I ended last week’s blog post, Culture As An Iceberg, with this paragraph:
Cultural differences exist in my own backyard, and they are ones that lead to violence, anger, mistrust, and fear. Hoodies and swaggers fall above the water line along with angry retorts and shows of physical superiority. But what lies beneath? What do we not see; what do we not want to see? I’d like to say more about this next week.
This past week I spent much time looking into culture as a contributing factor in the riots that have sprung up around the country following grand jury investigations in both Ferguson, MO and Staten Island, NY.
However, as I researched and particularly as I wrote more, I realized the cultural difference perspective wasn’t enough. The metaphor began to melt, as it were.
I had heard an audio clip from National Public Radio. It’s an interaction between an unidentified man and Benjamin Carr, the step-father of Eric Garner. For those of you outside the US, Eric Garner was a young black man who died on Staten Island NY during a choke hold while in police custody; the grand jury investigating his death recently failed to indict the policeman involved.
At the end of the clip, we hear the unidentified man plead, “Where we headed for?
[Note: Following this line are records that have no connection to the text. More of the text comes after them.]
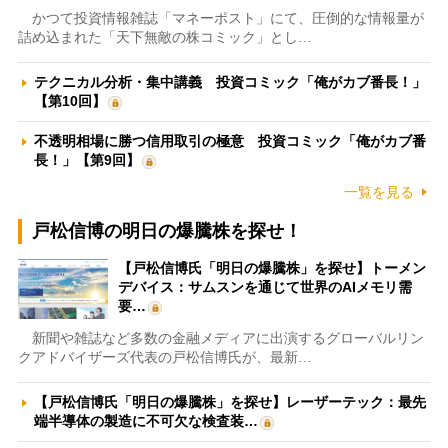
かつて投資情報雑誌「マネーポスト」にて、圧倒的な情報量が
詰め込まれた「天下無敵の株コミック」とし…
テクニカル分析・集中講義 投資コミック「俺がカブ番長！」
【第10回】
不透明相場に勝つ信用取引の極意 投資コミック「俺がカブ番
長！」【第9回】
一覧を見る
戸松信博の明日の爆騰株を探せ！
【戸松信博氏「明日の爆騰株」を探せ】トーメン
デバイス：サムスンを通じて世界のAIメモリ需
要…
新聞や雑誌など多数の金融メディアに出演するグローバルリン
クアドバイザーズ代表の戸松信博氏が、最新…
【戸松信博氏「明日の爆騰株」を探せ】レーザーテック：最先
端半導体の製造に不可欠な検査装…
What’s the future for me? What’s the future for me? You know what I’m saying, for my child, for my son? What is his future?”
After listening to it, and doing some research into economic injustice in this country, I no longer see cultural clash as sufficient explanation. Of course, there remain cultural elements worth attending to as we move forward. But the violence erupting across our nation once again has pushed me to step back and see the larger picture.
In my days as a sociology student, both grad and undergrad, I learned how culture impacts a society (and vice versa, of course). After all, we sociologists liked to think we discovered culture (though the cultural anthropologists might beg to differ).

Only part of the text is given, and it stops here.